# My outdoor marmoset enclosure



## jonnybrfc (May 10, 2010)

Hi guys just thought i would share some pictures of the project that ive been working on for the last month or so. so heres the finished result, let me know what yous think?


insulating between the shed rivets and also in the roof.










the secruity door for the inside heated part.











the secruity door from inside the enclosure










the heater










which is attached to this thermostat on the outside of the secruity door










heavy duty polethyne on the outside floor area for to protect the wood from rain etc.











treated bark on the floor











and a few pictures of what it looks like now.

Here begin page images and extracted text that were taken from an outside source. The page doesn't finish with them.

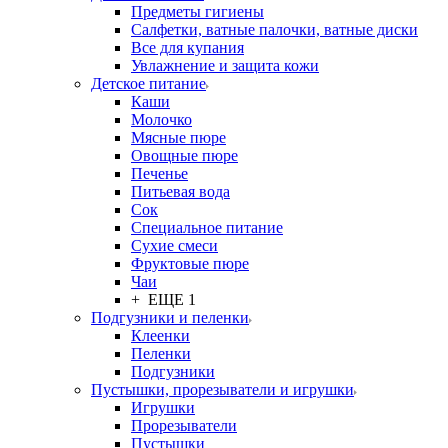
Предметы гигиены
Салфетки, ватные палочки, ватные диски
Все для купания
Увлажнение и защита кожи
Детское питание
Каши
Молочко
Мясные пюре
Овощные пюре
Печенье
Питьевая вода
Сок
Специальное питание
Сухие смеси
Фруктовые пюре
Чаи
+ ЕЩЕ 1
Подгузники и пеленки
Клеенки
Пеленки
Подгузники
Пустышки, прорезыватели и игрушки
Игрушки
Прорезыватели
Пустышки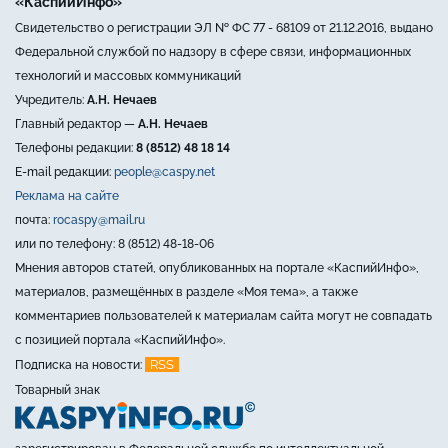
«КаспийИнфо»
Свидетельство о регистрации ЭЛ № ФС 77 - 68109 от 21.12.2016, выдано
Федеральной службой по надзору в сфере связи, информационных
технологий и массовых коммуникаций
Учредитель:
А.Н. Нечаев
Главный редактор —
А.Н. Нечаев
Телефоны редакции:
8 (8512) 48 18 14
E-mail редакции:
people@caspy.net
Реклама на сайте
почта:
rocaspy@mail.ru
или по телефону: 8 (8512) 48-18-06
Мнения авторов статей, опубликованных на портале «КаспийИнфо»,
материалов, размещённых в разделе «Моя тема», а также
комментариев пользователей к материалам сайта могут не совпадать
с позицией портала «КаспийИнфо».
RSS
Подписка на новости:
Товарный знак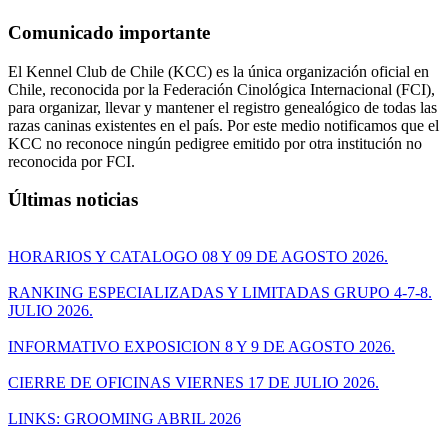
Comunicado importante
El Kennel Club de Chile (KCC) es la única organización oficial en
Chile, reconocida por la Federación Cinológica Internacional (FCI),
para organizar, llevar y mantener el registro genealógico de todas las
razas caninas existentes en el país. Por este medio notificamos que el
KCC no reconoce ningún pedigree emitido por otra institución no
reconocida por FCI.
Últimas noticias
HORARIOS Y CATALOGO 08 Y 09 DE AGOSTO 2026.
RANKING ESPECIALIZADAS Y LIMITADAS GRUPO 4-7-8.
JULIO 2026.
INFORMATIVO EXPOSICION 8 Y 9 DE AGOSTO 2026.
CIERRE DE OFICINAS VIERNES 17 DE JULIO 2026.
LINKS: GROOMING ABRIL 2026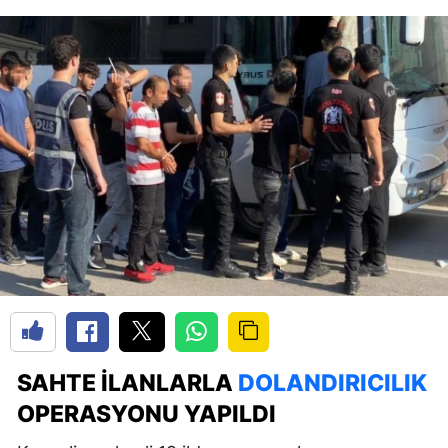
SAHTE ILANLARLA
DOLANDIRICILIK
OPERASYONU YAPILDI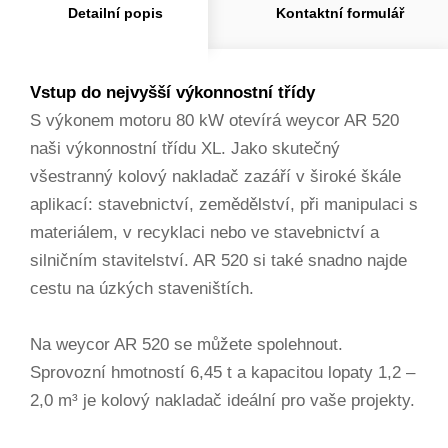
Detailní popis
Kontaktní formulář
Vstup do nejvyšší výkonnostní třídy
S výkonem motoru 80 kW otevírá weycor AR 520
naši výkonnostní třídu XL. Jako skutečný
všestranný kolový nakladač zazáří v široké škále
aplikací: stavebnictví, zemědělství, při manipulaci s
materiálem, v recyklaci nebo ve stavebnictví a
silničním stavitelství. AR 520 si také snadno najde
cestu na úzkých staveništích.
Na weycor AR 520 se můžete spolehnout.
Sprovozní hmotností 6,45 t a kapacitou lopaty 1,2 –
2,0 m³ je kolový nakladač ideální pro vaše projekty.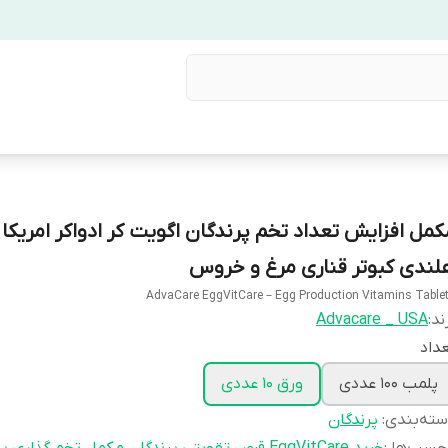
کمل افزایش تعداد تخم پرندگان اگویت کر ادواکر امریک
لندی کبوتر قناری مرغ و خروس
AdvaCare EggVitCare – Egg Production Vitamins Table
ند:
Advacare _ USA
داد
پلمب 100 عددی
ورق 10 عددی
ته‌بندی
:
پرندگان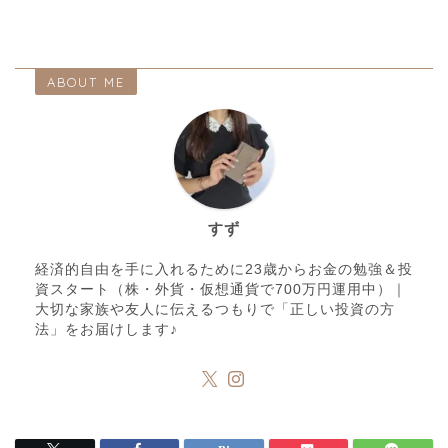
ABOUT ME
すず
経済的自由を手に入れるために23歳からお金の勉強＆投
資スタート（株・外貨・仮想通貨で700万円運用中）｜
大切な家族や友人に伝えるつもりで「正しい投資の方
法」をお届けします♪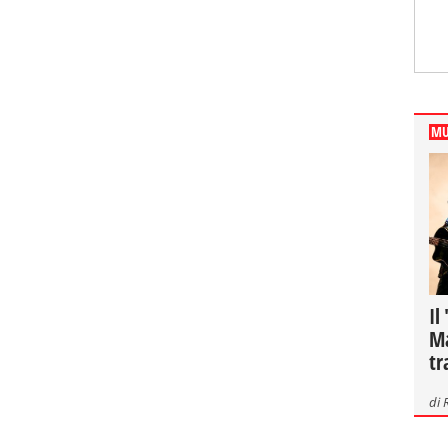
MU
Il
Ma
tr
di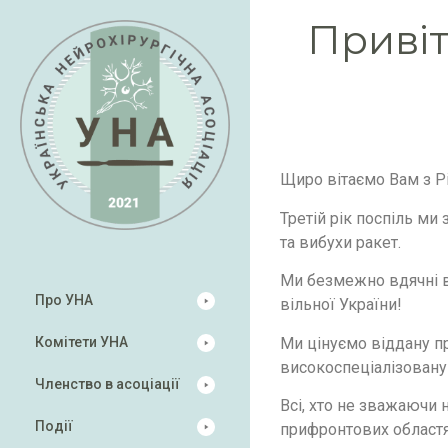
Привіт
Щиро вітаємо Вам з 
Третій рік поспіль ми
та вибухи ракет.
Ми безмежно вдячні в
Про УНА
вільної України!
Ми цінуємо віддану пр
Комітети УНА
високоспеціалізовану
Членство в асоціації
Всі, хто не зважаючи
Події
прифронтових областях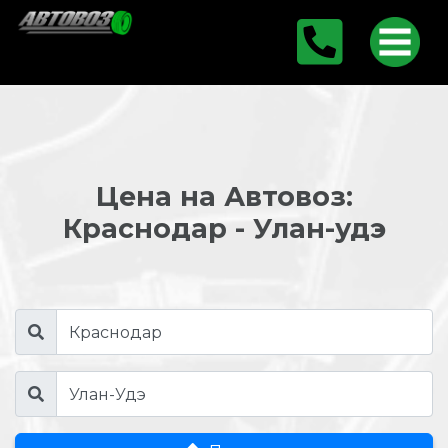
Цена на Автовоз:
Краснодар - Улан-удэ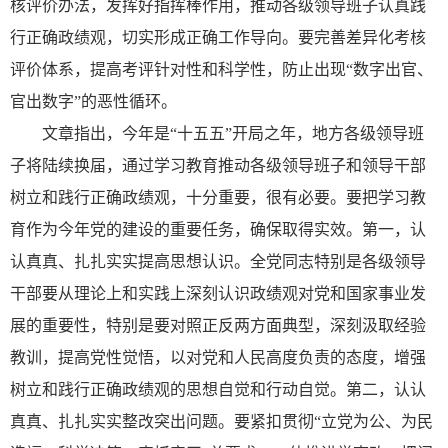
核评价办法，发挥好指挥棒作用，推动各级领导班子认真践
行正确政绩观，切实形成正确工作导向。要完善差异化考核
评价体系，提高考评针对性和科学性，防止出现“数字出官、
官出数字”的恶性循环。
文章指出，今年是“十五五”开局之年，地方各级领导班
子将陆续换届，通过学习教育推动各级领导班子和领导干部
树立和践行正确政绩观，十分重要，很有必要。要把学习教
育作为今年党的建设的重要任务，确保取得实效。第一，认
认真真、扎扎实实提高思想认识。全党同志特别是各级领导
干部要从理论上和实践上深刻认识政绩观对党和国家事业发
展的重要性，特别是要对照正反两方面典型，深刻汲取经验
教训，提高党性觉悟，以对党和人民高度负责的态度，增强
树立和践行正确政绩观的思想自觉和行动自觉。第二，认认
真真、扎扎实实整改突出问题。要紧扣贯彻“立党为公、为民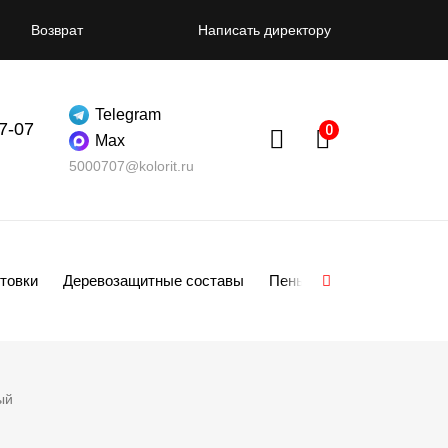
Возврат
Написать директору
Telegram
07-07
Max
5000707@kolorit.ru
товки
Деревозащитные составы
Пены
Смеси
Гипсо
ый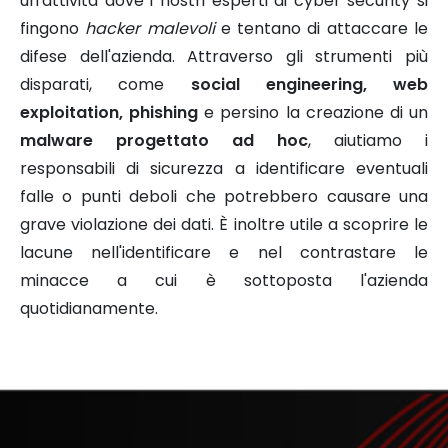
un'attività dove i nostri esperti di cyber security si
fingono
hacker malevoli
e tentano di attaccare le
difese dell'azienda. Attraverso gli strumenti più
disparati, come
social engineering, web
exploitation, phishing
e persino la creazione di un
malware progettato ad hoc
, aiutiamo i
responsabili di sicurezza a identificare eventuali
falle o punti deboli che potrebbero causare una
grave violazione dei dati. È inoltre utile a scoprire le
lacune nell'identificare e nel contrastare le
minacce a cui è sottoposta l'azienda
quotidianamente.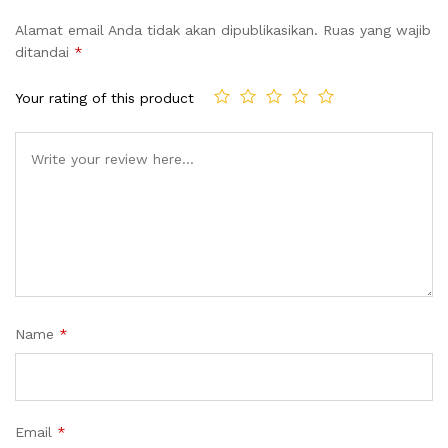
Alamat email Anda tidak akan dipublikasikan.
Ruas yang wajib
ditandai
*
Your rating of this product
Name
*
Email
*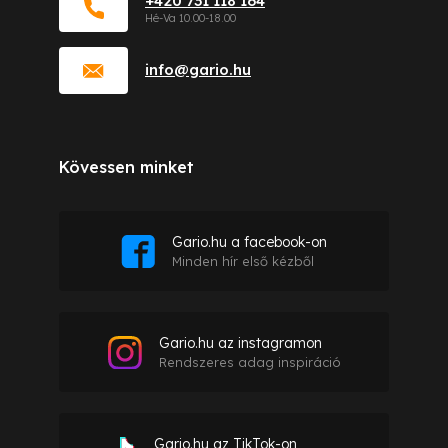
+420 731 118 164
info
@
gario.hu
Kövessen minket
Gario.hu a facebook-on
Minden hír első kézből
Gario.hu az instagramon
Rendszeres adag inspiráció
Gario.hu az TikTok-on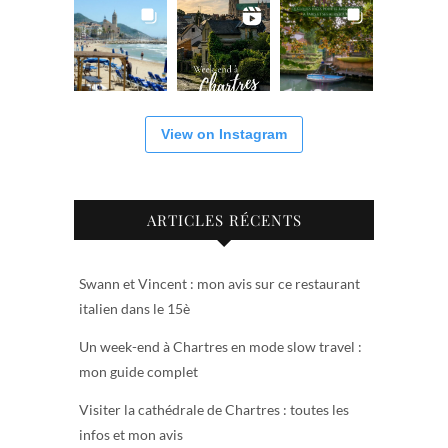
View on Instagram
ARTICLES RÉCENTS
Swann et Vincent : mon avis sur ce restaurant
italien dans le 15è
Un week-end à Chartres en mode slow travel :
mon guide complet
Visiter la cathédrale de Chartres : toutes les
infos et mon avis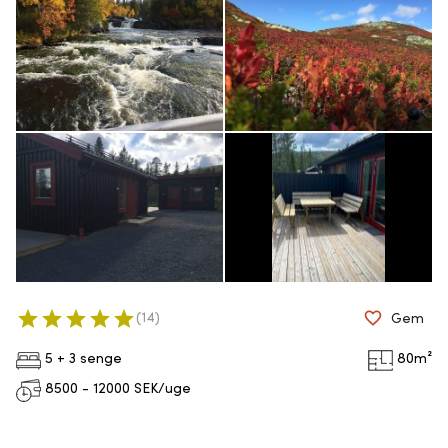
(
14
)
Gem
5 + 3 senge
80
m²
8500 - 12000
SEK/uge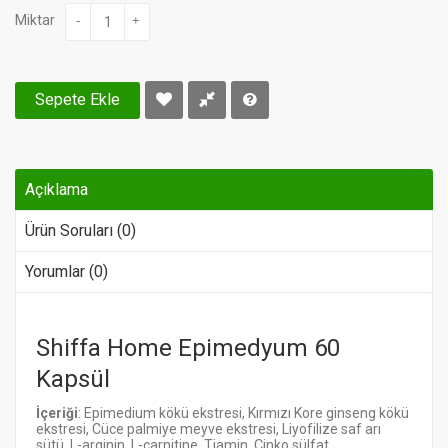
Miktar
-
+
Sepete Ekle
Açıklama
Ürün Soruları (0)
Yorumlar (0)
Shiffa Home Epimedyum 60
Kapsül
İçeriği
:
Epimedium kökü ekstresi, Kırmızı Kore ginseng kökü
ekstresi, Cüce palmiye meyve ekstresi, Liyofilize saf arı
sütü, L-arginin, L-carnitine, Tiamin, Çinko sülfat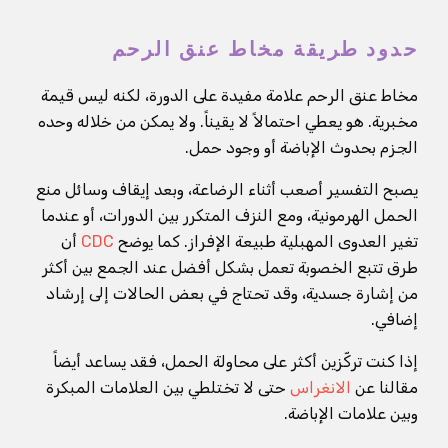
حدود طريقة مخاط عنق الرحم
مخاط عنق الرحم علامة مفيدة على الدورة، لكنه ليس قيمة
مخبرية. هو يعطي احتمالاً لا يقيناً. ولا يمكن من خلاله وحده
الجزم بحدوث الإباضة أو وجود حمل.
يصبح التفسير أصعب أثناء الرضاعة، وبعد إيقاف وسائل منع
الحمل الهرمونية، ومع النزف المتكرر بين الدورات، أو عندما
تغير العدوى المهبلية طبيعة الإفراز. كما يوضح
CDC
أن
طرق تتبع الخصوبة تعمل بشكل أفضل عند الجمع بين أكثر
من إشارة جسدية، وقد تحتاج في بعض الحالات إلى إرشاد
إضافي.
إذا كنت تركّزين أكثر على محاولة الحمل، فقد يساعد أيضاً
مقالنا عن
الانغراس
حتى لا تختلطي بين العلامات المبكرة
وبين علامات الإباضة.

a view from the hatch to outside





















the husky really wants in.










so its taken quite a while to do it and a lot of money but well worth it in the end, the outside aviary is double wired, with reniforced galavanised steel on the outside so dogs cats etc can get in and finer galavanised steel on the inside so the primates cant get their hands out. the light in the inside is on for 12 hours a day amd the heater is attached to the thermostat to come on wen needed. i will try and snap some pictures of them in it soon for yous, in the mean time let me know what you all think?

jonny : victory:


----------



## Zoo-Man (Apr 12, 2008)

Looking good Jonny! :2thumb: 

Come & make me one! :lol2:


----------



## PETERAROBERTSON (Jul 2, 2008)

Lookin really good johny...Is it a tubular heater you are using....I used to use those when i first started and found that they couldnt keep the heat stable...Even with all being insulated...It became very apparent when i started using seperate thermometers and temp couldnt get held.....I changed to convectors as they heat the place up really quick and makes it more cost efficient...Well it would for you ,,,not us as weve got 9 enclosures too heat..lol..
Just keep an eye on it mate...
And remember i dont know everything and what works for me may not work for you...
Just trying to help....
Would hate you to learn the hard way....
Substrate is brill...i use the same..
Seems to mask the smell as the bark gives off a good smell....
Brill place to hide crickets........
PETER


----------



## mandi1234 (Mar 13, 2009)

wow thats wicked............looks great, i want one :lol2:


----------



## samurai (Sep 9, 2009)

:2thumb: looks good, i wanna see the marmies!!


----------



## glidergirl (Nov 27, 2006)

Looks great! 

:2thumb:


----------



## jonnybrfc (May 10, 2010)

thanks colin, i actually dont mind the whole process actually quite enjoy it, just hate seeing my bank account get less and less lol.

Thanks peter, interesting thought, ive been checking temperatures and think i may have to get spark out to change the heater cause winter is already on its way in n.ireland lol for a single convector would u think it would cost much to run?

thanks guys will be posting pictures of marmies soon and also of inside of the heated enclosure. :2thumb:


----------



## mat_worrell (Sep 20, 2009)

Would love to see more pics.


----------



## PETERAROBERTSON (Jul 2, 2008)

jonnybrfc said:


> thanks colin, i actually dont mind the whole process actually quite enjoy it, just hate seeing my bank account get less and less lol.
> 
> Thanks peter, interesting thought, ive been checking temperatures and think i may have to get spark out to change the heater cause winter is already on its way in n.ireland lol for a single convector would u think it would cost much to run?
> 
> thanks guys will be posting pictures of marmies soon and also of inside of the heated enclosure. :2thumb:


It wont cost much for one enclosure...If you have boxed the hatch like the scetch i sent you it will stop heat loss..
Good idea to get in and shut door quick..
Ive got closers on all mine to eliminate them being open too long...
Looks brill though,,,PETER


----------



## brian (Oct 22, 2005)

Looking great :2thumb: I found them tube heaters very costly to run so we changed to oil filled heaters and boxed that in...Elec bill did drop and shed was warmer so lets see the marmosets in there........:flrt:

Ps we kept reptiles in ours.....


----------



## em_40 (Sep 29, 2010)

Looks amazing, would love that in my garden!


----------